_Work instruction_
Using the entries that follow, transcribe only the lines from the line with "FERSENで開催された「ホストクラブ読書会」の取" to the line with "пулса пынă пулсан, халĕ", both included, exactly as they stand and without pictures.
════════
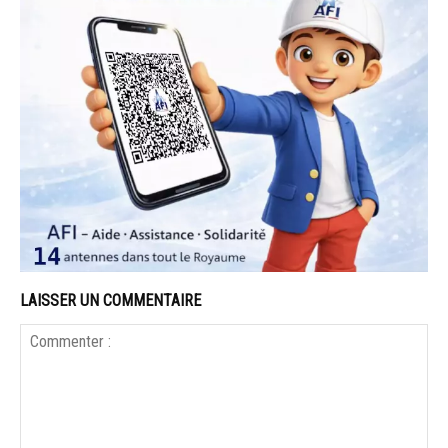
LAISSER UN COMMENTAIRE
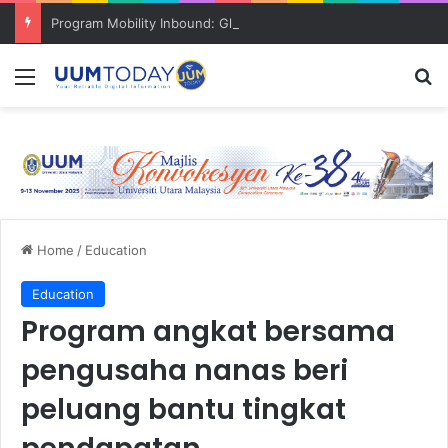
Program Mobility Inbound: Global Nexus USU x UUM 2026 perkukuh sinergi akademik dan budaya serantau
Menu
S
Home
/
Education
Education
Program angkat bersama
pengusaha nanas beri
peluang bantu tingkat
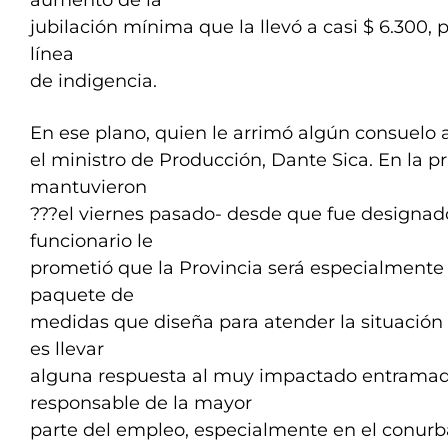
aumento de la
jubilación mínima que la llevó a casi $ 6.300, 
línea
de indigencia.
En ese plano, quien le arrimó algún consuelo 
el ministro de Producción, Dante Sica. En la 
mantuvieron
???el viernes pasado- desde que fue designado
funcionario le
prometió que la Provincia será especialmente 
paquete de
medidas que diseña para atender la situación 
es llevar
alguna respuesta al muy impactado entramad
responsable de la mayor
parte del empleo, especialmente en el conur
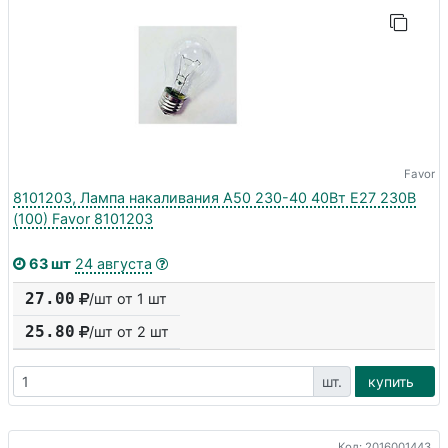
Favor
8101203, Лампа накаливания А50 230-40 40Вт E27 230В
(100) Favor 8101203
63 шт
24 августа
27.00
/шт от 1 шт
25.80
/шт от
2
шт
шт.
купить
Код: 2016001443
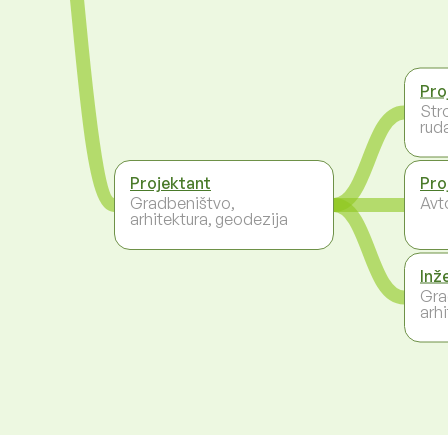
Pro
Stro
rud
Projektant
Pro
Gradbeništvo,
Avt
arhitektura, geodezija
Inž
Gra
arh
════════
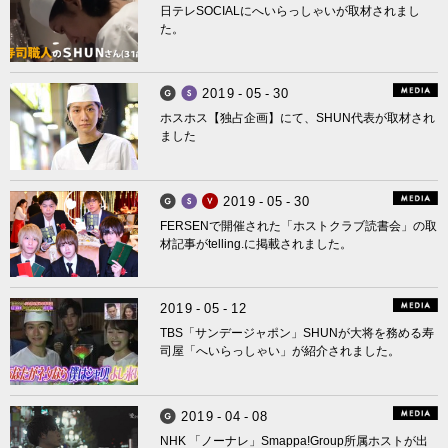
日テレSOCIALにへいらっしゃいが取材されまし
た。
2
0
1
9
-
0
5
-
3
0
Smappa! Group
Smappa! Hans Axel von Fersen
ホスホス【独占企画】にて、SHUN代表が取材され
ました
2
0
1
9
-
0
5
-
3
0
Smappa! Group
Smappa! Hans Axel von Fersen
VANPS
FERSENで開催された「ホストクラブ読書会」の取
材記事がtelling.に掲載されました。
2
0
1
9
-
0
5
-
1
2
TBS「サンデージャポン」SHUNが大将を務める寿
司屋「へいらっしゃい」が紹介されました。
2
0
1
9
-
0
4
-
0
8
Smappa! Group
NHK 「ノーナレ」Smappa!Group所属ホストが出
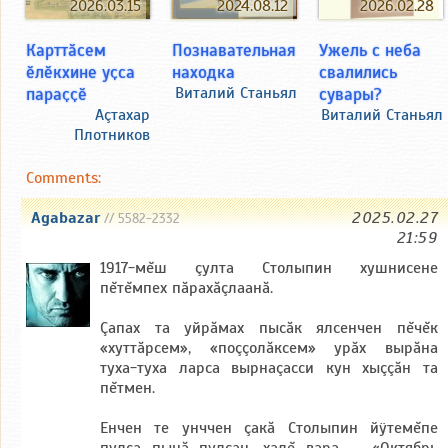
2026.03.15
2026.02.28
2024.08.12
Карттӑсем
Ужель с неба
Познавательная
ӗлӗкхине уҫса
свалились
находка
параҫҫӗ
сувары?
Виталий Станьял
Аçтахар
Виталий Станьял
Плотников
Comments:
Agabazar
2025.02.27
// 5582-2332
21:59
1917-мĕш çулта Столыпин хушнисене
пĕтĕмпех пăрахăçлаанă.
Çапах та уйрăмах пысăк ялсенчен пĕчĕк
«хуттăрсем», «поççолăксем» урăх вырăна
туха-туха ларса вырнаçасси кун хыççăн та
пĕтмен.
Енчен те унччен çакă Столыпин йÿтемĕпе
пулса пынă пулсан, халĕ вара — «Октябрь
════════
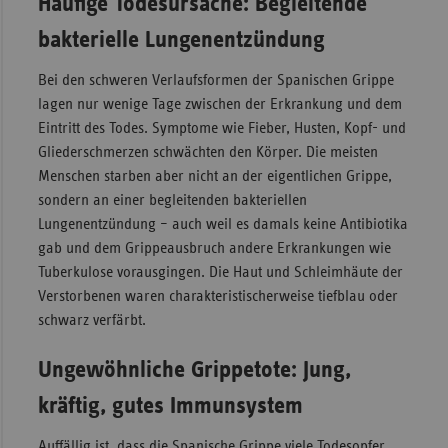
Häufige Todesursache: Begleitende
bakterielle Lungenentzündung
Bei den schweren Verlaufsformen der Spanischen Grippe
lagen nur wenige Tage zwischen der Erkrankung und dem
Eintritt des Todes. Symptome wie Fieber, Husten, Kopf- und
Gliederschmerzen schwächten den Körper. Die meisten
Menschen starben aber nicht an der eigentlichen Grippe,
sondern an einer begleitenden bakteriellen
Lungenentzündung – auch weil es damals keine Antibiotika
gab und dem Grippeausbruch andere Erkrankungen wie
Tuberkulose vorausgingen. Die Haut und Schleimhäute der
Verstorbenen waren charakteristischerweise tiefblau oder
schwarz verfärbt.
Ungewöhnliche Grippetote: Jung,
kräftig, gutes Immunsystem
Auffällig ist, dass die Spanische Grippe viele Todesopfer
════════
_Answer space_
FERSENで開催された「ホストクラブ読書会」の取
材記事がtelling.に掲載されました。
2
0
1
9
-
0
5
-
1
2
TBS「サンデージャポン」SHUNが大将を務める寿
司屋「へいらっしゃい」が紹介されました。
2
0
1
9
-
0
4
-
0
8
Smappa! Group
NHK 「ノーナレ」Smappa!Group所属ホストが出
2026.03.15
2026.02.28
2024.08.12
Карттӑсем
Ужель с неба
Познавательная
ӗлӗкхине уҫса
свалились
находка
параҫҫӗ
сувары?
Виталий Станьял
Аçтахар
Виталий Станьял
Плотников
Comments:
Agabazar
2025.02.27
// 5582-2332
21:59
1917-мĕш çулта Столыпин хушнисене
пĕтĕмпех пăрахăçлаанă.
Çапах та уйрăмах пысăк ялсенчен пĕчĕк
«хуттăрсем», «поççолăксем» урăх вырăна
туха-туха ларса вырнаçасси кун хыççăн та
пĕтмен.
Енчен те унччен çакă Столыпин йÿтемĕпе
пулса пынă пулсан, халĕ вара — «Октябрь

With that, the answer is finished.